[RECORD EXCERPTS Boundary: Start]

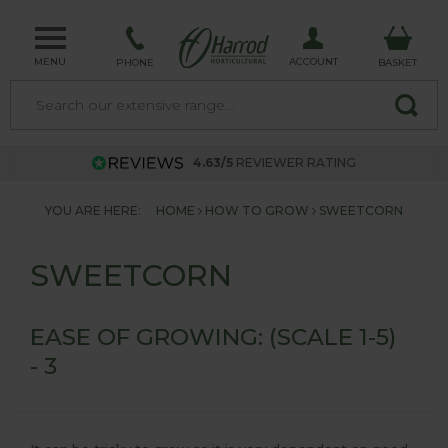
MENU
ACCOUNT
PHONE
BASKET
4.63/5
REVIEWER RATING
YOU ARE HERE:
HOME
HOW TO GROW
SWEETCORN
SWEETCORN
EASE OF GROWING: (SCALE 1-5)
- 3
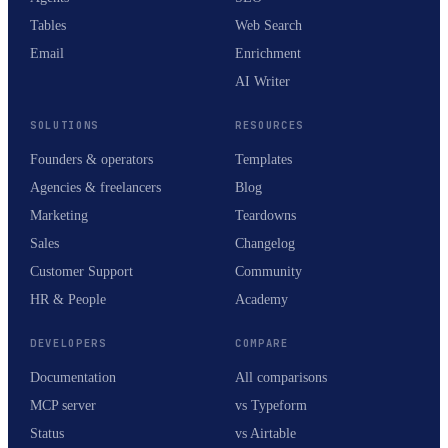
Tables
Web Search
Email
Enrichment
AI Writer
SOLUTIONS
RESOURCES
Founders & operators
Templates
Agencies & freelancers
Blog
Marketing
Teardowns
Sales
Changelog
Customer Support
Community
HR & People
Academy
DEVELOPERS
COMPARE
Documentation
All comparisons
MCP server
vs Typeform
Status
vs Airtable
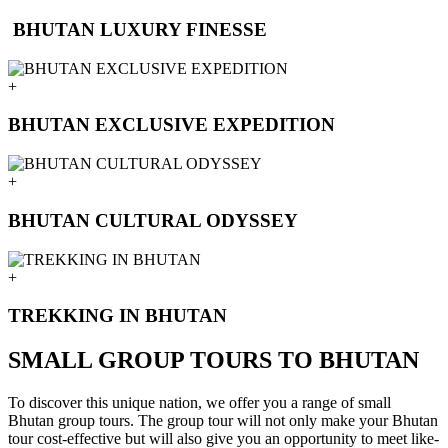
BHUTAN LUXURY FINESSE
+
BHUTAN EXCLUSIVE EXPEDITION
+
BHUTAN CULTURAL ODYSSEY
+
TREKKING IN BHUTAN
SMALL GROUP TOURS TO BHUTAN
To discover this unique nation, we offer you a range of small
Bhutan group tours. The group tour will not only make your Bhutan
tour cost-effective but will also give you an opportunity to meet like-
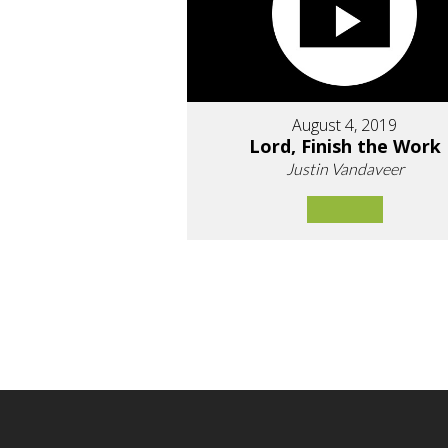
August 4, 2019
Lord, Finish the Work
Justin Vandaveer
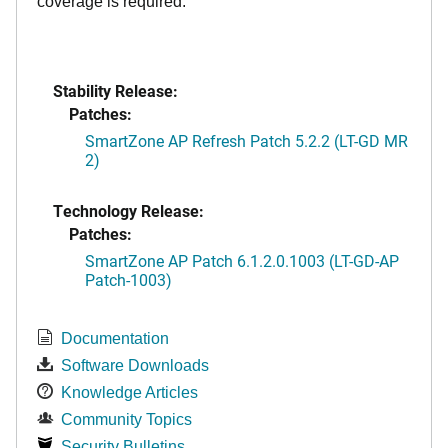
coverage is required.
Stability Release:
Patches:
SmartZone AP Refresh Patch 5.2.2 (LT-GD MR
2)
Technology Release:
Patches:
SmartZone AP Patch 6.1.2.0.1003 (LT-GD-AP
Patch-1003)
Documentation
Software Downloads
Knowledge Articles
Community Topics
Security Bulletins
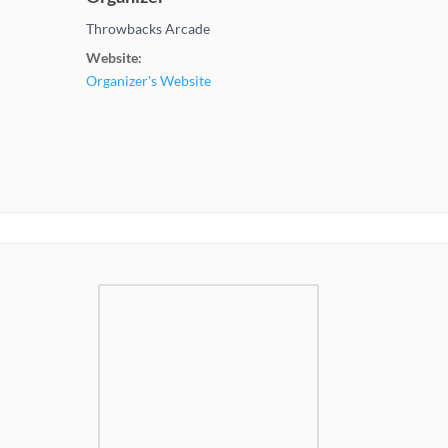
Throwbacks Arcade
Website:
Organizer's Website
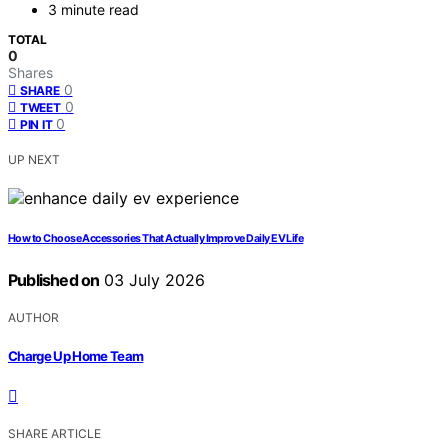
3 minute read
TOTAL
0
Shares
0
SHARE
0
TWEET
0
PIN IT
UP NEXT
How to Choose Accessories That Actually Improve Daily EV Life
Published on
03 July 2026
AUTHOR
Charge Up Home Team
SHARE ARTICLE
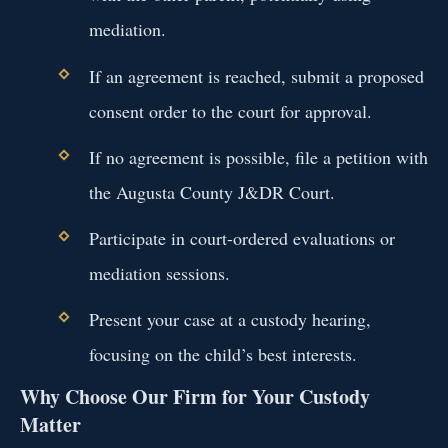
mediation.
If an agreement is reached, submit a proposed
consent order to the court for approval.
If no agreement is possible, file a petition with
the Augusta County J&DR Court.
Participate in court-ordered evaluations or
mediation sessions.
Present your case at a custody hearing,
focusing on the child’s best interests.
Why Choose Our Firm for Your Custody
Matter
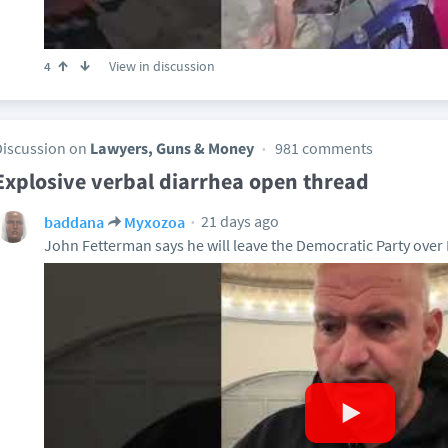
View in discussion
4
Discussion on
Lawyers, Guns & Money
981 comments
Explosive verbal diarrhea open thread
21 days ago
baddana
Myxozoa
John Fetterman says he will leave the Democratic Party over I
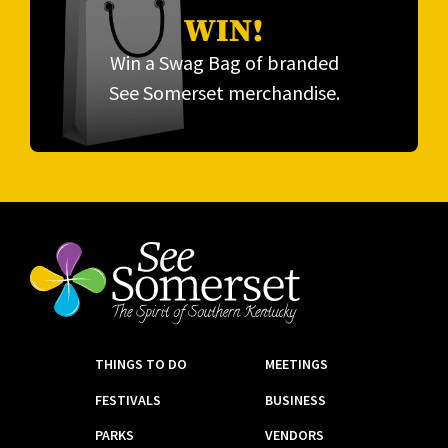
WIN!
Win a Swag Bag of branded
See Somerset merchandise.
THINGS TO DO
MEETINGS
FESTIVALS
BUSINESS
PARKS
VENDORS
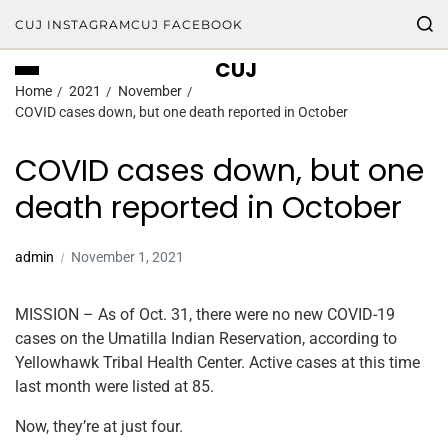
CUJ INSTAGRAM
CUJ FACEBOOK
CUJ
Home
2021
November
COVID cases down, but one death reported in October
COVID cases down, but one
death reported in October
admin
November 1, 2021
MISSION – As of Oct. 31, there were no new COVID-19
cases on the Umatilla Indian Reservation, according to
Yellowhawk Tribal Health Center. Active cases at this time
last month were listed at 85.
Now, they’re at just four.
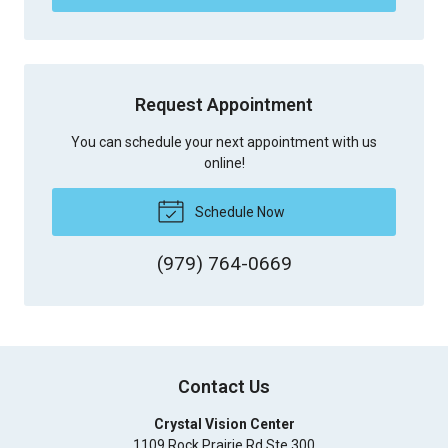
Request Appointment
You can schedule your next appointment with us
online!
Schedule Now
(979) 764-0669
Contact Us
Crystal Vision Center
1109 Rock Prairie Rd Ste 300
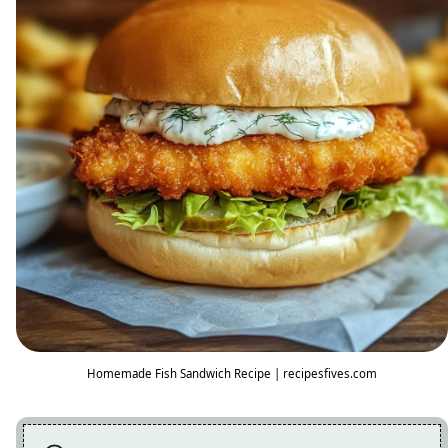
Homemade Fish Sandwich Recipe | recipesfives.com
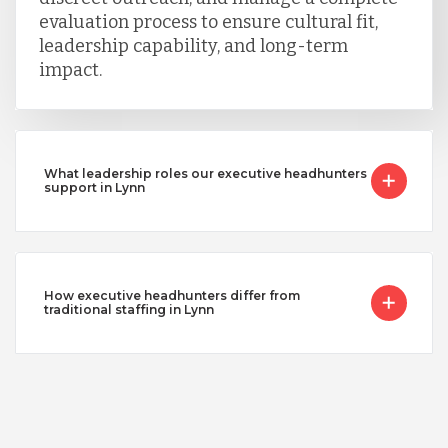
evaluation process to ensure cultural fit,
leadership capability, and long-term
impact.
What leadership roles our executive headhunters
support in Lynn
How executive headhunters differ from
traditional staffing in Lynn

[RECORD EXCERPTS Boundary: End]
[RECORD EXCERPTS Boundary: Start]

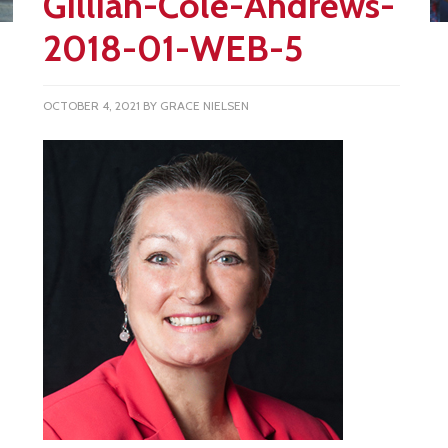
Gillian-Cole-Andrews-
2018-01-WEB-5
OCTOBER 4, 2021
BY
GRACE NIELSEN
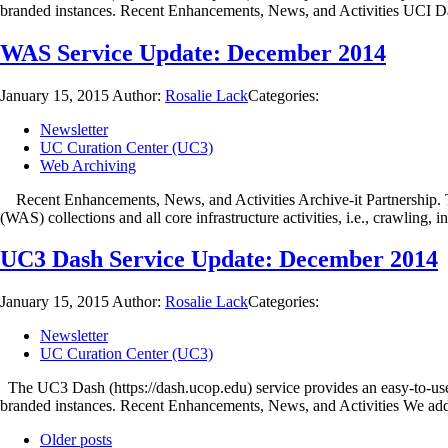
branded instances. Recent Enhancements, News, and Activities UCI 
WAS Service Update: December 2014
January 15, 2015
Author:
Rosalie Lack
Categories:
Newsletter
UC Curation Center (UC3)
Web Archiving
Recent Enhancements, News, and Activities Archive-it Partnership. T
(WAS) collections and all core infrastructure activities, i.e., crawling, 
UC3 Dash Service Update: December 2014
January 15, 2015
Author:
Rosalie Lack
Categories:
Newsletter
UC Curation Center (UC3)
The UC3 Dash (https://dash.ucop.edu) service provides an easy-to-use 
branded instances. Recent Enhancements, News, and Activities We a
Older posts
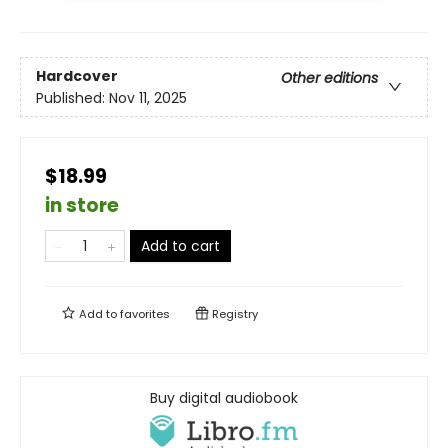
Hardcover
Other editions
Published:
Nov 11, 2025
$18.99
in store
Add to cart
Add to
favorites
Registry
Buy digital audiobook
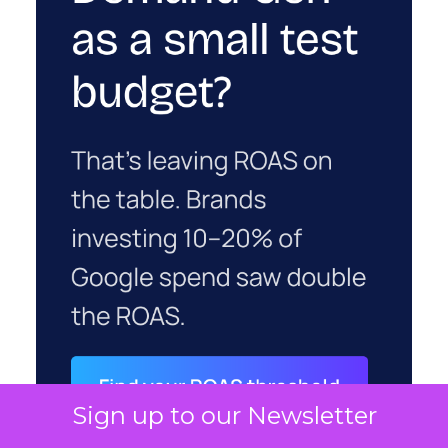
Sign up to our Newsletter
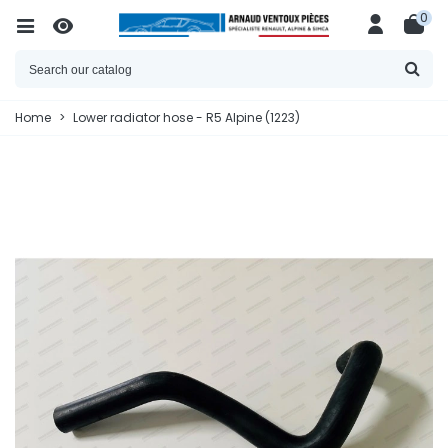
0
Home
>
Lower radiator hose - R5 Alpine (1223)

[RECORD EXCERPTS Boundary: End]

ASSIGNMENT
Show, from the records above, every line that includes "Recent".

EXERCISE RESULT
branded instances. Recent Enhancements, News, and Activities UCI 
Recent Enhancements, News, and Activities Archive-it Partnership. T
branded instances. Recent Enhancements, News, and Activities We a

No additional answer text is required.